Firstly, there are some genuinely sensible units in there. Even as a metric-sexual, I have to admit, inches and feet are actually genuinely useful "ish" values, and I do occasionally use multiples of them myself. On the other hand, mathematics is a beutiful and elegant thing, and we just start there by making it awkward.

Because of course, inches are 1/12th of a foot. Not 1/16th. Sure, 12 is a really sexy number, gotta love all of those divisors, but that means we need a secondary multiplication table, we can't just stick with powers of 2. And why stop there? Let's have 14 pounds in a stone, but only 8 stone in a hundredweight. On the one hand, yay, power of 2, but on the other hand, that means a hundredweight is 112lb. Would it not have made more sense to have a stone as 12lb and a hundredweight as 96lb, one might ask? One might not, fuck off with your logic right there.

Going in the other direction, one starts by dividing inches up into fractional powers of 2. Which, great, that looks like a system, and a natural one two, because it's much easier to divide something accurately into 2 than it is into 10. So we have 1/2, 1/4, 1/64 and so on. But, of course, then the industrial revolution came around, and we both needed much finer measures, and the ability to calculate those finer measures with, at best, a slide-rule. So at some point, you have to start mixing, say, a rod sized in thousands of an inch with a thread sized in 1/64ths of an inch, and good luck with that (insert pained rage face here)

Meanwhile, inches and feet are great for small scale stuff, but they get to a bit of a pain when you need to know the size of a field, or the distance to market. So we have a progressively larger set of units, all of which are, with the benefit of hindsight, thoroughly silly.

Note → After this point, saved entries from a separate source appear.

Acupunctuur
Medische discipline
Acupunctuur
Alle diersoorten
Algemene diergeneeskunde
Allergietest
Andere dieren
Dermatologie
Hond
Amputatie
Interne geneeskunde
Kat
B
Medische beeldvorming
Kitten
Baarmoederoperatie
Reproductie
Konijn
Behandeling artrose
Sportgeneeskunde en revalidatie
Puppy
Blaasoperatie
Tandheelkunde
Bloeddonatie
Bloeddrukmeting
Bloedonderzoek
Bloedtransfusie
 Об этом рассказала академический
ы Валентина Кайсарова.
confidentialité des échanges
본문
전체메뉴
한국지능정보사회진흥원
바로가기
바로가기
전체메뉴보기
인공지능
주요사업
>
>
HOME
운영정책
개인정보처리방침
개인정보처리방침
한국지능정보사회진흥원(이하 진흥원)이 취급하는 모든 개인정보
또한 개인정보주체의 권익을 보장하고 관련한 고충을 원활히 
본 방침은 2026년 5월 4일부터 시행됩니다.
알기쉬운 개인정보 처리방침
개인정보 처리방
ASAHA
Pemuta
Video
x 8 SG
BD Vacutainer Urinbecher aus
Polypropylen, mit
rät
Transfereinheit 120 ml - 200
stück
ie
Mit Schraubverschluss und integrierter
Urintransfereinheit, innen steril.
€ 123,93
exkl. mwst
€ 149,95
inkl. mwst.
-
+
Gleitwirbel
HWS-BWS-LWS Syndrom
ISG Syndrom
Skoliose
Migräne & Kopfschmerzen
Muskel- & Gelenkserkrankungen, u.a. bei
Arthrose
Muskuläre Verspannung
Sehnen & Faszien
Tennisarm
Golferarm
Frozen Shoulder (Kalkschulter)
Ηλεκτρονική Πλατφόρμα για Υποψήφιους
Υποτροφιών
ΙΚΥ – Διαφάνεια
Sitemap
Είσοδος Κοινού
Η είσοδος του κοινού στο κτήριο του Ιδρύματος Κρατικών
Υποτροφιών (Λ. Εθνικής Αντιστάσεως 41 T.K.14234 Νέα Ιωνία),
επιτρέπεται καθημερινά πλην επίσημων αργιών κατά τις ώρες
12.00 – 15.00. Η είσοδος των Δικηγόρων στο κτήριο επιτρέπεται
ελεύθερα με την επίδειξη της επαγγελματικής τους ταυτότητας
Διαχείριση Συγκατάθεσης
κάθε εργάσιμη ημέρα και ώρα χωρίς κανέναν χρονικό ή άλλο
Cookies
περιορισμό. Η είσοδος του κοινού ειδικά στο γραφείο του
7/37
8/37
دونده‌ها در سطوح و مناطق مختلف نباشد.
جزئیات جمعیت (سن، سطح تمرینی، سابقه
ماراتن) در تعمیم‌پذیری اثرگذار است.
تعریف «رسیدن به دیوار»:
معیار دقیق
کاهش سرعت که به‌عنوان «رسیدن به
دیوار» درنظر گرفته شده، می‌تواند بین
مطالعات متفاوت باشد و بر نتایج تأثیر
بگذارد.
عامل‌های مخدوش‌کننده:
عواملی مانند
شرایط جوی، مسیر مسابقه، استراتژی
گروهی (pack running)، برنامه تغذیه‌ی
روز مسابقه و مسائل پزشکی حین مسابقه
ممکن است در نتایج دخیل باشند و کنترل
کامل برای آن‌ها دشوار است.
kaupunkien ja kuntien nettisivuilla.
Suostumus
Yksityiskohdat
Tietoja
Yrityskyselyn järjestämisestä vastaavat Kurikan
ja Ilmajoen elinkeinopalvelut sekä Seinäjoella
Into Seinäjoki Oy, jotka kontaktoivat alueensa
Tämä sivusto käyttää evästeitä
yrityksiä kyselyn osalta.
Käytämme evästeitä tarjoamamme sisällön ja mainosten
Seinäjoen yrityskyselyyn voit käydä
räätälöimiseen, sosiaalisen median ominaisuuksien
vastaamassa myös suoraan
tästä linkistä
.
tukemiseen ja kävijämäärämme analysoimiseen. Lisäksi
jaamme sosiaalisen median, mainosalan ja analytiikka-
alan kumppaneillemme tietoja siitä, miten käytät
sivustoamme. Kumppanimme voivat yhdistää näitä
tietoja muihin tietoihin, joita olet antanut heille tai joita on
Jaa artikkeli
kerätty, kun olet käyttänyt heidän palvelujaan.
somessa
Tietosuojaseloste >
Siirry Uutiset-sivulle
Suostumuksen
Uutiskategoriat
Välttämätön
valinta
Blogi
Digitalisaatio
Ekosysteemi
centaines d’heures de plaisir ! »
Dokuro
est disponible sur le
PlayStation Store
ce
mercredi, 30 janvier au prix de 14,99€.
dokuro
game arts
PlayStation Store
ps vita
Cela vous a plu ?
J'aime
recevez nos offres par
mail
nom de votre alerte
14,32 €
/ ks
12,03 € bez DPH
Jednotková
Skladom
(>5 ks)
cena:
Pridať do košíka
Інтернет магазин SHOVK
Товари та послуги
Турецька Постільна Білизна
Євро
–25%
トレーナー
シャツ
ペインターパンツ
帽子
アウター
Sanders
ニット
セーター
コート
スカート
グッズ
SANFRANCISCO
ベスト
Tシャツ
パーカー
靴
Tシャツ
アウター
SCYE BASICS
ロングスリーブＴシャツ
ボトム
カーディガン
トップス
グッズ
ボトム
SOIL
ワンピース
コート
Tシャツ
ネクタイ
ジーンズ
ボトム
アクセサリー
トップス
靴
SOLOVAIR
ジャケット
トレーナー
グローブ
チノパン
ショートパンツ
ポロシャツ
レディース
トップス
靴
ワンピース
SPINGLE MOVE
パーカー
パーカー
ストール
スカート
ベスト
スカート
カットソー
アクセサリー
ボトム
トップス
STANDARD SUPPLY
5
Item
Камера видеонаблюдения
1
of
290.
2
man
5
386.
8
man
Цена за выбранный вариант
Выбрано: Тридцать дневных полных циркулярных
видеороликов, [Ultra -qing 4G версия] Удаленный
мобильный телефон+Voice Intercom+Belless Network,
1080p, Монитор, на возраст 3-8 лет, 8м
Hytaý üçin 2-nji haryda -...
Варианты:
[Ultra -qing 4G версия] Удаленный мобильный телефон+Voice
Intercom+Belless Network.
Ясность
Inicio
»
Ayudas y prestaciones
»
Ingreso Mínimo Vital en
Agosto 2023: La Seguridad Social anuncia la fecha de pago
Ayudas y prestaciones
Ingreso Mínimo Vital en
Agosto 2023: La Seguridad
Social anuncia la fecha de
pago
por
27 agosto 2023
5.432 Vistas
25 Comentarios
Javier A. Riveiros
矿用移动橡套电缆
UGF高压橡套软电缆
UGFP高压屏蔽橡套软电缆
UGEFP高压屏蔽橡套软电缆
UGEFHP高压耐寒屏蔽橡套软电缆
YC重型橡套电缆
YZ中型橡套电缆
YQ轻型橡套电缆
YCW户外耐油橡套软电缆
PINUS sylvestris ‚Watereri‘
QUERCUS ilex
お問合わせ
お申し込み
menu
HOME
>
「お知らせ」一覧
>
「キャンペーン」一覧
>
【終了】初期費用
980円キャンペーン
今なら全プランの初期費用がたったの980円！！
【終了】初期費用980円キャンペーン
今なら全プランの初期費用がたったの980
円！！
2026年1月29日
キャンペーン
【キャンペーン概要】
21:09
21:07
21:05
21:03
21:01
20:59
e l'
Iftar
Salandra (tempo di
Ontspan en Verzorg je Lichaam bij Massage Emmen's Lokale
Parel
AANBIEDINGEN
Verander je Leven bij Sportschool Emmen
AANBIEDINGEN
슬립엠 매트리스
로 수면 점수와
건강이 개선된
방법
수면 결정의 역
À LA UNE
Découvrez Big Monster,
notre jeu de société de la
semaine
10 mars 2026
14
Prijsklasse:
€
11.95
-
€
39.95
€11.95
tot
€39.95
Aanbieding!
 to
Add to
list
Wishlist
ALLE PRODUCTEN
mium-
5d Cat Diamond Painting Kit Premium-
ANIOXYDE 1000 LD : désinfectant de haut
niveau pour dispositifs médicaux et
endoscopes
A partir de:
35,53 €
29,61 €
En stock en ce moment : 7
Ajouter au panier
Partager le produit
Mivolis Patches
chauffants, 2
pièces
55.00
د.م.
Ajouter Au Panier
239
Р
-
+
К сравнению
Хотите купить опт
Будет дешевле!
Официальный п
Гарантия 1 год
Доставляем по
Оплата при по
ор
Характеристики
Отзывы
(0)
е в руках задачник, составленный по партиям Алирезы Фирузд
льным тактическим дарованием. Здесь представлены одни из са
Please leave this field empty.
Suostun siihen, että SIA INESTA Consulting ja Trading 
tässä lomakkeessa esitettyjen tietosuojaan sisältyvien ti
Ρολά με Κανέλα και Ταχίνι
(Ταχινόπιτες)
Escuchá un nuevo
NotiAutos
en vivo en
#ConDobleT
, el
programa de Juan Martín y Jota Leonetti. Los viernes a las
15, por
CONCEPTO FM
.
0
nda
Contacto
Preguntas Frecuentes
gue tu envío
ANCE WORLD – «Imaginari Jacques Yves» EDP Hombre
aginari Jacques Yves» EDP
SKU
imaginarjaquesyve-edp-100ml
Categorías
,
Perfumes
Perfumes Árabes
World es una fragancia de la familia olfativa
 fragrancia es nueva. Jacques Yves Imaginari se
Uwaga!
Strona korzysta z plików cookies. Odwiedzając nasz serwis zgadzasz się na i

A yard is 3 feet. Not 2, not 8, not 12, not 16. 3. Great, not even a multiple of 2, never mind a power. Ternary it is! (And while we're on the subject, a barleycorn was 1/3rd of an inch)

A fathom is 6 feet, and a cable-length is 100 fathoms, ish.

A chain is 22 yards long.

A furlong is 10 chains long (... so we're throwing some decimal in for good measure? Cool.)

And then we come to miles. Which have no fewer than 22 different definitions on WIkipedia, and while many of those are minor variations defined by different countries, England used no fewer than 4 definitions simultaneously (The old mile of about 2100m; the statue mile of 8 furlongs, except not those furlongs the nautical mile of 60 arcseconds at the equator, defined as such long before there was any kind of general agreement on the size of the Earth(2), and the roman mile, because of course)

I could go on, and one day I will be annoyed enough to do so, because metrology and its history is fascinating even if it is infuriating, but just going through some of the basic distances and weights, never mind volumes, we're up to multiples of, count them:
  • 2
  • 3
  • 6
  • 8
  • 10
  • 12
  • 14
  • 15.5 (did I mention perches?)
  • 22

Some of those are degenerate - if you can work with powers of 2, then 8 and 16 kinda come along for free, but still. In a world where we can bang out replicas of known dimensions to high precision and in industrial quantities (so, basically, post 1750 ish), the relationship to natural units such as the width of a finger, or the length of a foot, or the height of a man, became much less important. And the need for precision made the complexity of the system a bit of a liability compared to the elegance of the metric system (3)

---

(1) Yes, I know why it developed this way: much of this originated long before standardisation was needed for anything other than tax purposes, all you had as a reference were natural units such as relations to body parts, and the communications and travel technology of the day amounted to "shouting" and "walking" respectively, so as long as a local area of villages could roughly agree, it was Good Enough.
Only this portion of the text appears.